Creating a biological hard drive: scientists use genetic code to store information

When Shakespeare wrote his famous Sonnet 18 in 1609 – the one that begins with the iconic line “Shall I compare thee to a summer’s day?” – he had no idea that one day his words would also be written into the basic structure of life.

Recently, a team of scientists led by Nick Goldman encoded all of Shakespeare’s 154 sonnets onto synthetic DNA, along with Watson and Crick’s classic paper on DNA structure, an audio clip of Martin Luther King Jr.’s “I Have a Dream” speech, and a picture of Goldman’s research institute.

While this is not the first time that scientists have added synthetic information to DNA, it marks an increase in experimentation with whether DNA could have a use outside of holding the genes necessary for life.

Last year, for example, Harvard geneticist George Church drafted his most recent book onto DNA. In 2003, the German company Icon Genetics copied a line from Virgil’s “Georgics” into the DNA of genetically modified plants. The line read, “Neither can every soil bear every fruit,” in the original Latin, and it was used as a marker to tell the genetically-modified plants from non-modified ones.

Goldman’s information amounts to a little more than 700 kilobytes, which is a negligible amount of information one considers that there are allegedly three zetabytes of knowledge in the world. However, Goldman’s work is significant because it has created a real field for scientists to explore the possibilities of information storage, especially critical in today’s Information Age. Scientists speculate that a single gram of DNA can contain an outstanding 450 billion gigabytes of information.

When storing this man-made information on genetic code, scientists have a lot to consider. For starters, scientists only have four nucleic acids to work with (adenine, cytosine, guanine, and thymine), all of which must be coded to somehow represent a wide scale of information. The trick is to synthesize a workable code to convey this information in essentially four letters. Goldman’s team first tried converting the information into binary code, using A and C to represent zero and G and T to represent one.

But this simplistic binary code was prone to errors, and a much more complicated code was eventually developed and submitted for patent by Church’s researchers. With so many possible styles of coding, scientists must find the style that is the most cost-efficient while still protecting against errors in the DNA.

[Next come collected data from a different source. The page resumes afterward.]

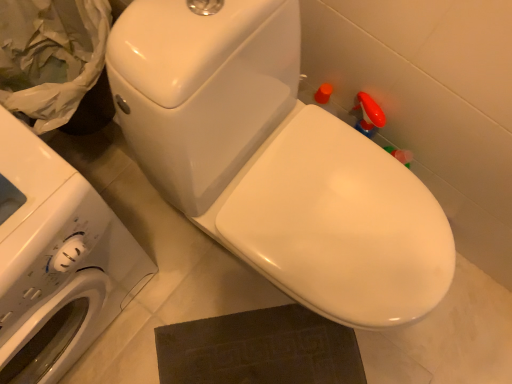 From the picture: Measure the distance between point (117, 269) and camera.

A distance of 31.65 inches exists between point (117, 269) and camera.

Locate an element on the screen. This screenshot has width=512, height=384. white glossy washing machine at left is located at coordinates (56, 260).

What is the approximate height of white glossy washing machine at left?

white glossy washing machine at left is 27.42 inches in height.

The image size is (512, 384). What do you see at coordinates (56, 260) in the screenshot?
I see `white glossy washing machine at left` at bounding box center [56, 260].

This screenshot has height=384, width=512. Describe the element at coordinates (274, 162) in the screenshot. I see `white glossy toilet at center` at that location.

Image resolution: width=512 pixels, height=384 pixels. I want to click on white glossy toilet at center, so click(274, 162).

I want to click on white glossy washing machine at left, so click(56, 260).

Considering the positions of objects white glossy toilet at center and white glossy washing machine at left in the image provided, who is more to the left, white glossy toilet at center or white glossy washing machine at left?

From the viewer's perspective, white glossy washing machine at left appears more on the left side.

Based on the photo, is white glossy toilet at center positioned before white glossy washing machine at left?

No, white glossy toilet at center is further to the viewer.

Which is in front, point (175, 84) or point (64, 174)?

Point (64, 174)

From the image's perspective, relative to white glossy washing machine at left, is white glossy toilet at center above or below?

Based on their image positions, white glossy toilet at center is located above white glossy washing machine at left.

From a real-world perspective, is white glossy toilet at center positioned over white glossy washing machine at left based on gravity?

Yes, from a real-world perspective, white glossy toilet at center is on top of white glossy washing machine at left.

Which of these two, white glossy toilet at center or white glossy washing machine at left, is thinner?

white glossy washing machine at left is thinner.

Does white glossy toilet at center have a greater height compared to white glossy washing machine at left?

Incorrect, the height of white glossy toilet at center is not larger of that of white glossy washing machine at left.

Is white glossy toilet at center bigger than white glossy washing machine at left?

No, white glossy toilet at center is not bigger than white glossy washing machine at left.

Looking at this image, is white glossy toilet at center outside of white glossy washing machine at left?

Indeed, white glossy toilet at center is completely outside white glossy washing machine at left.

Are white glossy toilet at center and white glossy washing machine at left beside each other?

No, white glossy toilet at center is not next to white glossy washing machine at left.

Is white glossy toilet at center oriented away from white glossy washing machine at left?

white glossy toilet at center is not turned away from white glossy washing machine at left.

How distant is white glossy toilet at center from white glossy washing machine at left?

11.12 inches.

The image size is (512, 384). Find the location of `washing machine located in front of the white glossy toilet at center`. washing machine located in front of the white glossy toilet at center is located at coordinates (56, 260).

Considering the relative positions of white glossy washing machine at left and white glossy toilet at center in the image provided, is white glossy washing machine at left to the left of white glossy toilet at center from the viewer's perspective?

Yes.

Based on the photo, which object is further away from the camera, white glossy washing machine at left or white glossy toilet at center?

white glossy toilet at center.

Which point is more forward, (x=97, y=313) or (x=185, y=102)?

The point (x=185, y=102) is in front.

From the image's perspective, is white glossy washing machine at left above or below white glossy toilet at center?

white glossy washing machine at left is below white glossy toilet at center.

Consider the image. From a real-world perspective, is white glossy washing machine at left positioned above or below white glossy toilet at center?

From a real-world perspective, white glossy washing machine at left is physically below white glossy toilet at center.

Can you confirm if white glossy washing machine at left is wider than white glossy toilet at center?

No.

Which of these two, white glossy washing machine at left or white glossy toilet at center, stands shorter?

white glossy toilet at center.

Which of these two, white glossy washing machine at left or white glossy toilet at center, is bigger?

Bigger between the two is white glossy washing machine at left.

Is white glossy washing machine at left inside or outside of white glossy toilet at center?

white glossy washing machine at left exists outside the volume of white glossy toilet at center.

Would you consider white glossy washing machine at left to be distant from white glossy toilet at center?

No.

Could you tell me if white glossy washing machine at left is turned towards white glossy toilet at center?

No, white glossy washing machine at left is not aimed at white glossy toilet at center.

Can you tell me how much white glossy washing machine at left and white glossy toilet at center differ in facing direction?

0.000262 degrees separate the facing orientations of white glossy washing machine at left and white glossy toilet at center.

How far apart are white glossy washing machine at left and white glossy toilet at center?

white glossy washing machine at left and white glossy toilet at center are 11.12 inches apart.

In the image, there is a white glossy washing machine at left. Identify the location of toilet above it (from the image's perspective). (274, 162).

Identify the location of washing machine lying below the white glossy toilet at center (from the image's perspective). The width and height of the screenshot is (512, 384). (56, 260).

Locate an element on the screen. The height and width of the screenshot is (384, 512). toilet above the white glossy washing machine at left (from the image's perspective) is located at coordinates (274, 162).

DNA holding synthetic information is saved outside of living cells, in a vial of solution. Genetic code in cells is constantly changing, and if synthetic DNA is kept in cells, the messages may be altered or lost over time.

The real significance of coding Shakespeare’s poetry onto synthetic genetic code is what it may mean for the future of information storage. Goldman’s institution, the European Bioinformatics Institute in the United Kingdom, holds multiple biological databases for scientists across the world, and the data is becoming quite costly to manage and store.

That is not to say that DNA coding is entirely cost-efficient. In fact, its current cost makes it an expensive endeavor, especially when it comes to the physical DNA synthesis of the necessary coded nucleotides.

The price of storing a megabyte of information on DNA is currently about $12,000, according to Nature, and the same information would cost a little more than $200 to be read back. However, scientists believe that if current trends continue, prices will fall by a power of ten every five years, a much steeper drop than that of electronic equivalents in today’s market.

Scientists also predict that the falling price of DNA storage may allow it to be used one day be by people outside of the scientific community, for things like saving a wedding video for future generations.

Beside cost, time is another constraint of DNA storage. Church’s book took several days to encode into the nucleotide bases of DNA, and computers take even longer to read back the information. For long-term storage, however, Goldman foresees DNA becoming a viable method despite cost and time requirements, which are anticipated to drop in the near future.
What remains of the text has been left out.